His last two seasons during his first stint in New York were particularly solid. In 1994, he batted .290/.374/.504 with 20 homers and 67 RBI in 108 games. The following year, he batted .325/.385/.599 with 18 homers and 53 RBI in 80 games before he was traded to the Orioles– those are MVP-caliber numbers.
Of course, he failed miserably during his second stint with the Mets in 1999, and yada yada yada the team is paying him until 2035.
2. Tom Glavine – Glavine is often put in the same category of players like Willie Mays or Mo Vaughn who came to the Mets long after they were productive. This isn’t really fair to Glavine; he wasn’t the Hall of Fame pitcher he was for the Braves in the 90’s, but he was mostly decent with the Mets. He was 61-56 with a 3.97 ERA and 107 ERA+. These aren’t elite stats, but they’re good for someone who was in their late-30’s.
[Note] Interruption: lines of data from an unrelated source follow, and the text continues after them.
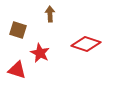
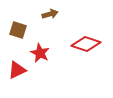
brown arrow: rotated 77 degrees clockwise
red triangle: rotated 42 degrees counterclockwise
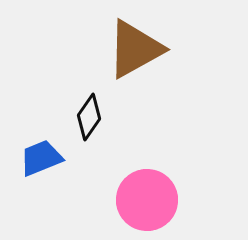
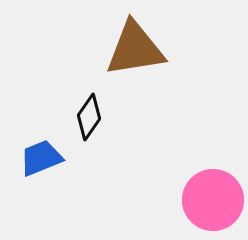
brown triangle: rotated 20 degrees clockwise
pink circle: moved 66 px right
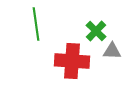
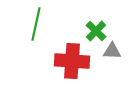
green line: rotated 20 degrees clockwise
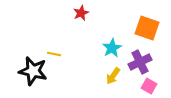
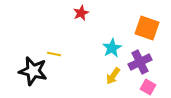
pink square: moved 1 px left, 1 px down
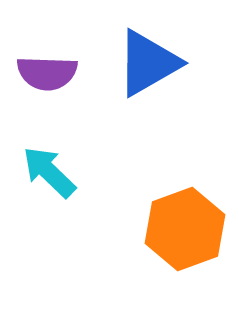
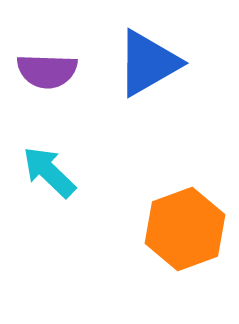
purple semicircle: moved 2 px up
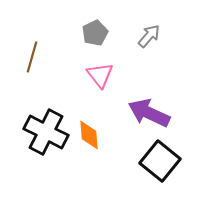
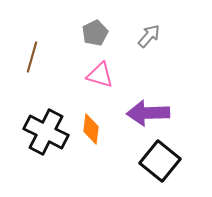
pink triangle: rotated 36 degrees counterclockwise
purple arrow: moved 1 px left; rotated 27 degrees counterclockwise
orange diamond: moved 2 px right, 6 px up; rotated 12 degrees clockwise
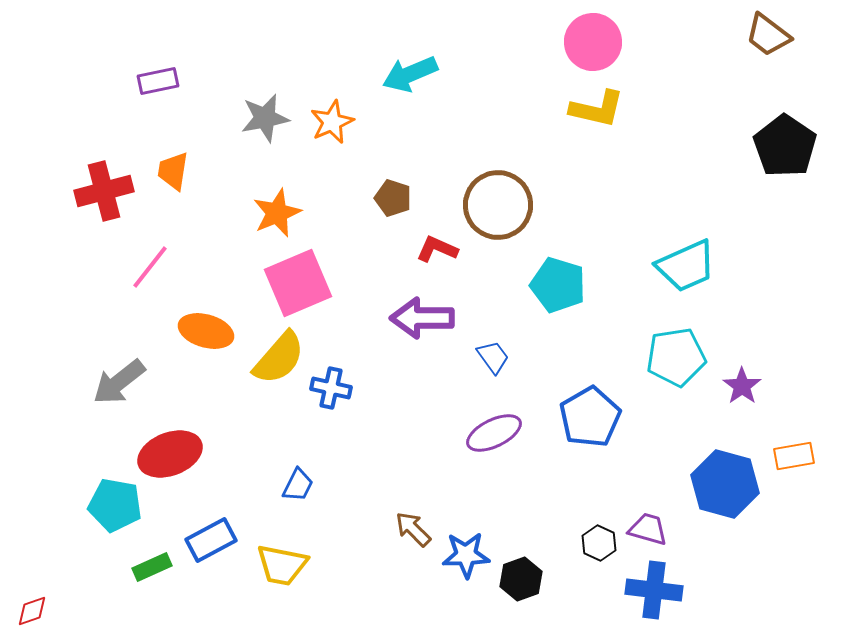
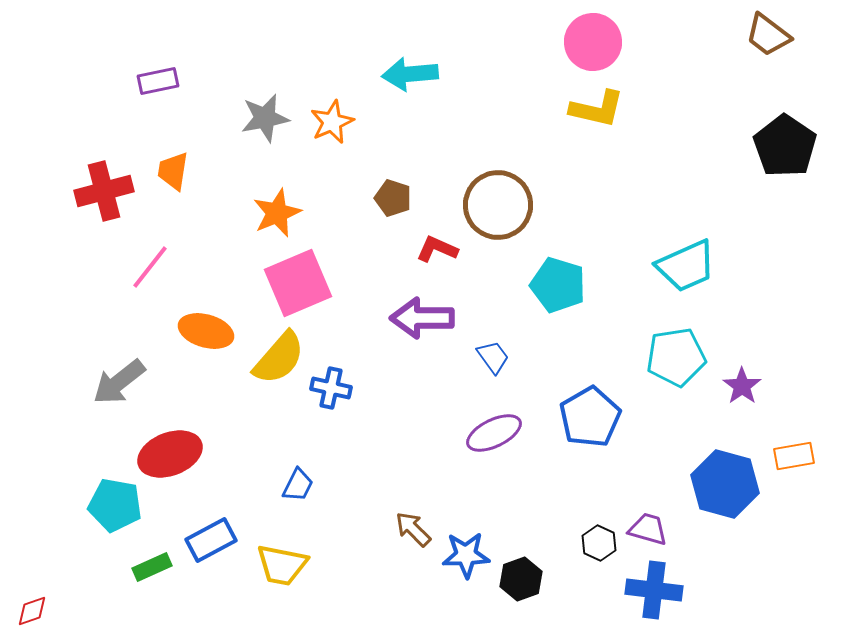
cyan arrow at (410, 74): rotated 18 degrees clockwise
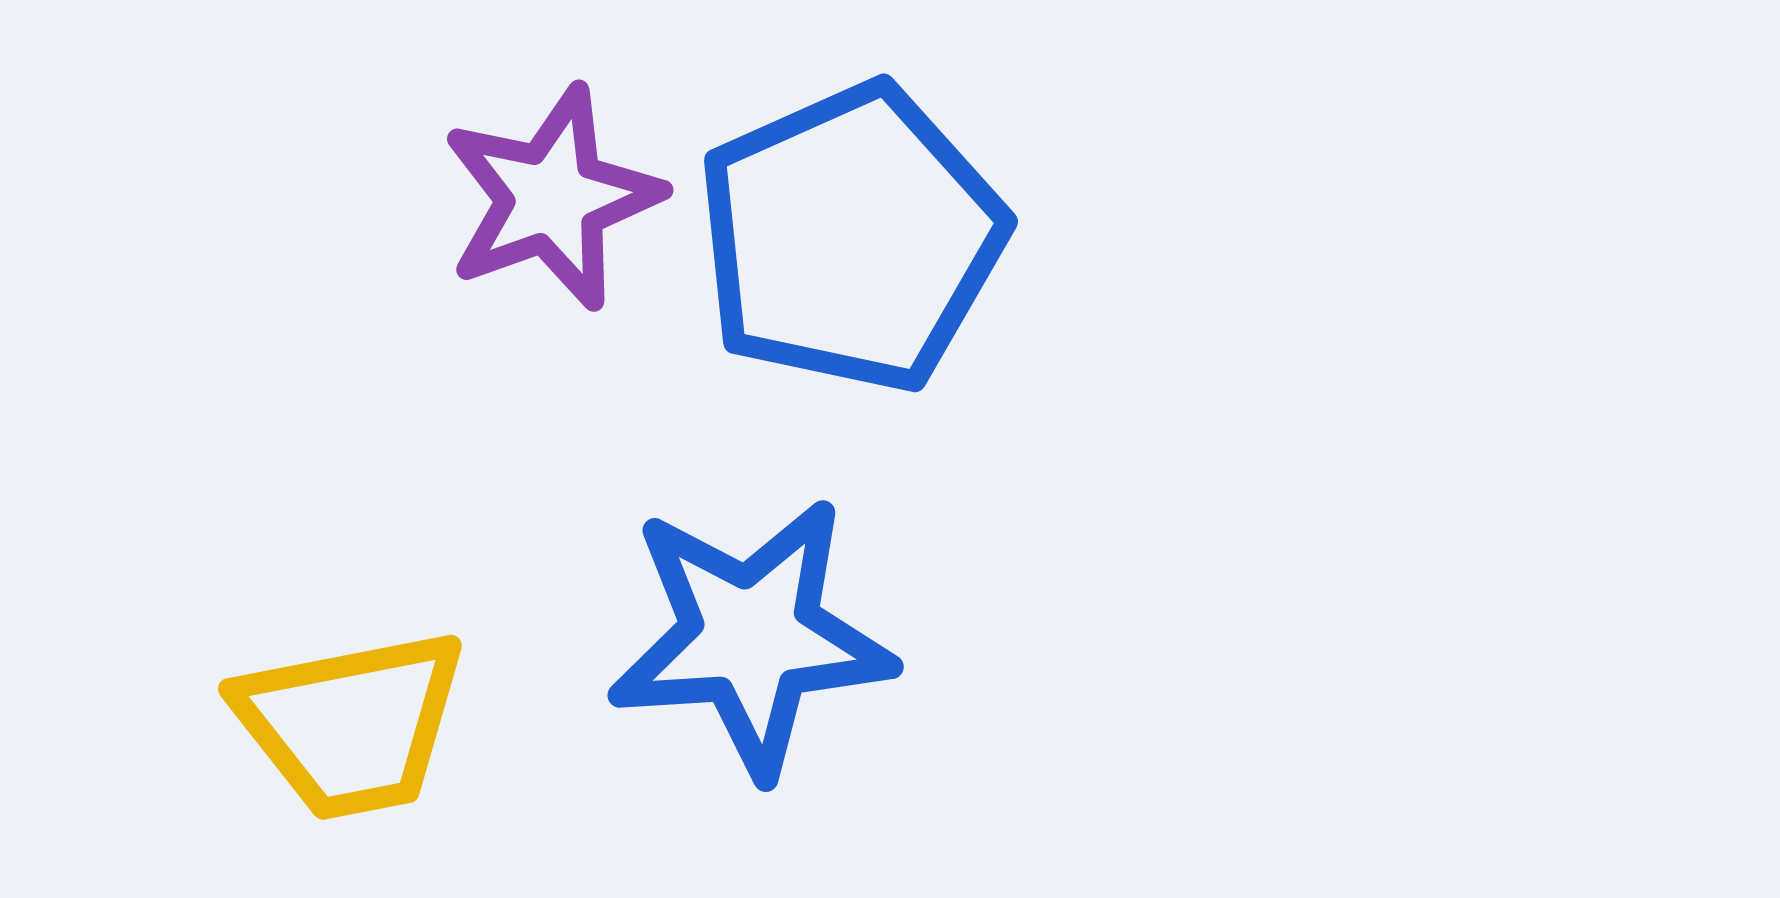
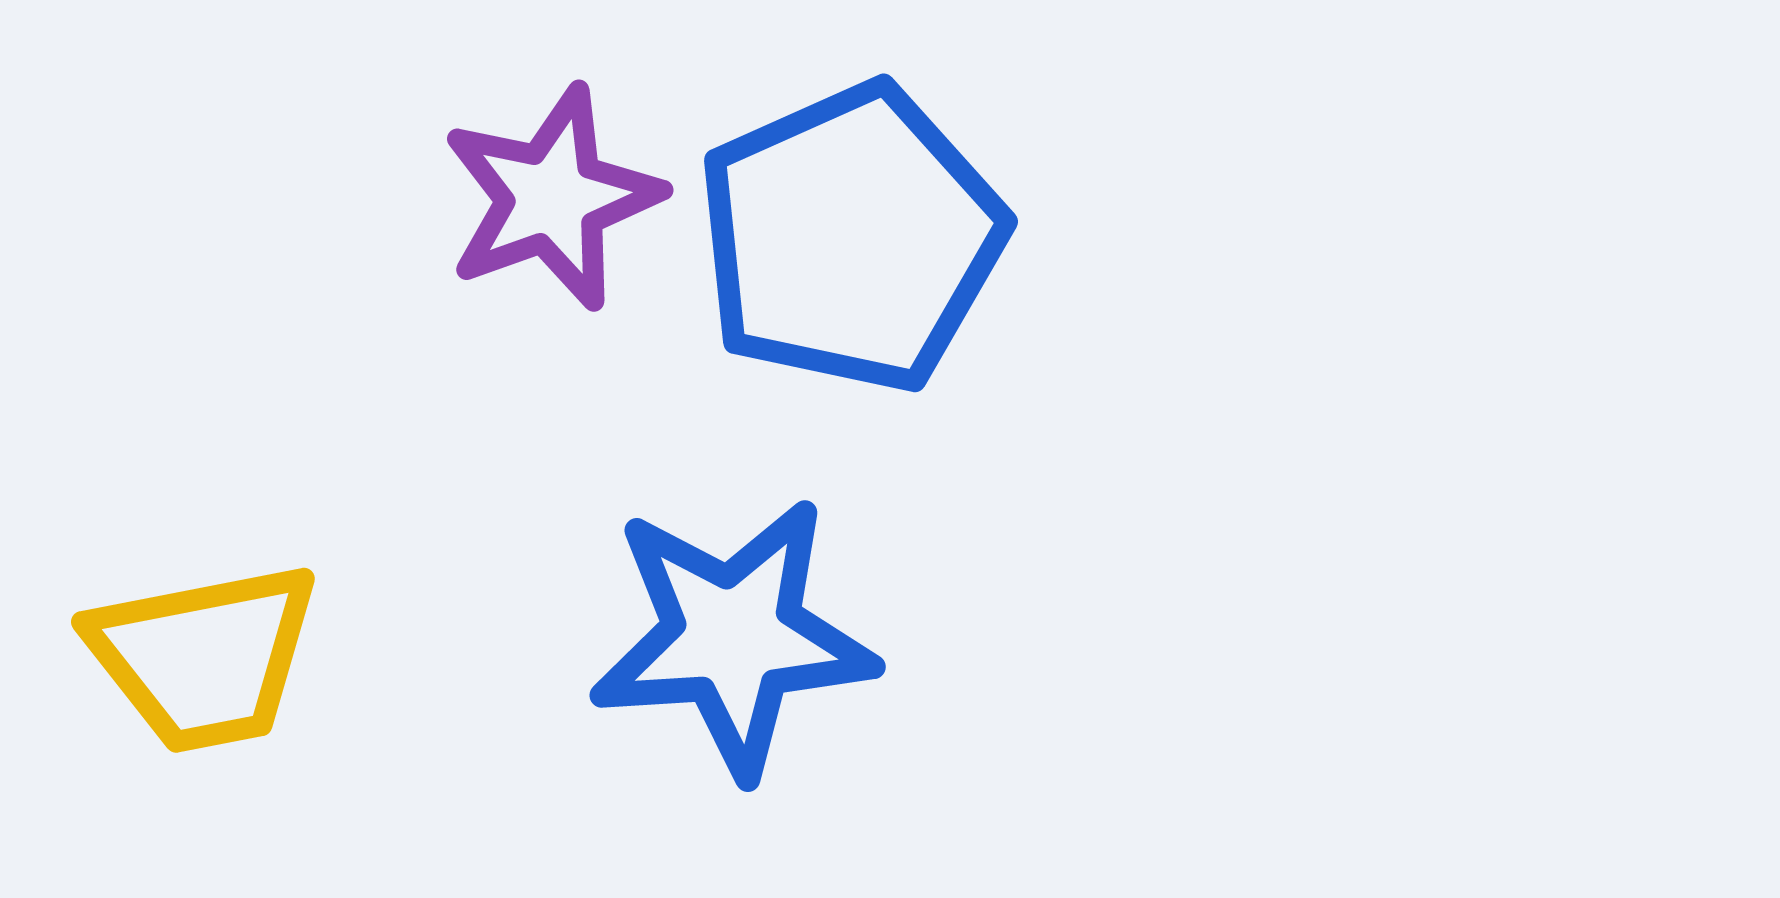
blue star: moved 18 px left
yellow trapezoid: moved 147 px left, 67 px up
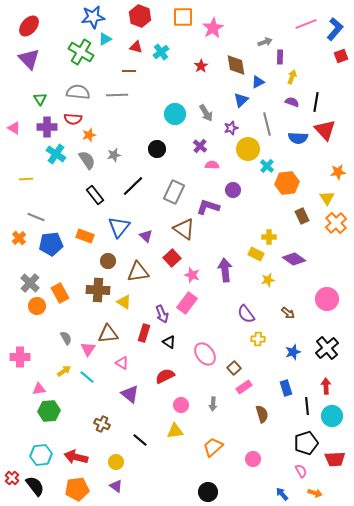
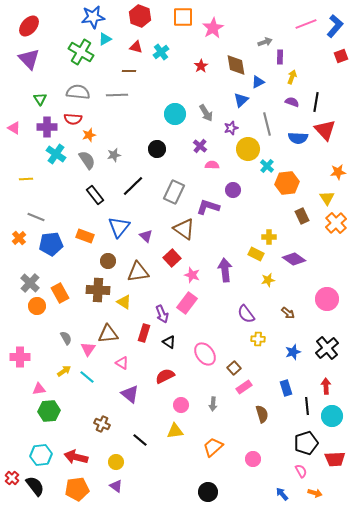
blue L-shape at (335, 29): moved 3 px up
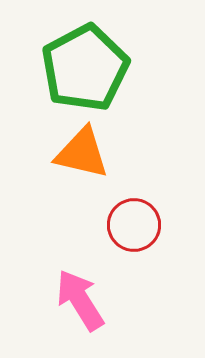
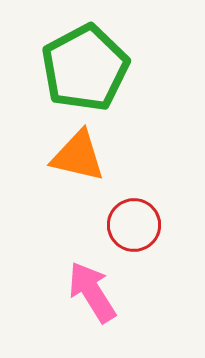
orange triangle: moved 4 px left, 3 px down
pink arrow: moved 12 px right, 8 px up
Then came the last day of the 2007 season…
3. Carlos Beltran – Many have argued that Beltran didn’t live up to the seven-year, $119 million contract he was given in 2005. Fred Wilpon thought so. This is largely due to him striking out looking to end the 2006 NLCS.
In reality, however, Beltran is one of the best players in franchise history. He is fourth all-time in OPS, fifth in slugging, sixth in homers, RBI and on-base-percentage, and eighth in runs scored. Aside from the strikeout looking, he’s far better than people give him credit for.
4. Francisco Rodriguez – “K-Rod” came to the Mets after recording an MLB-record 62 saves with the Angels in 2008. While he never put up numbers like that again, Rodriguez was not awful on the field while he was with the Mets. He compiled a 3.05 ERA and 129 ERA+, and was even named an All-Star in 2009. But he’s best remembered for being injured after assaulting his girlfriend’s father after a game — one of the most bizarre moments in Mets history.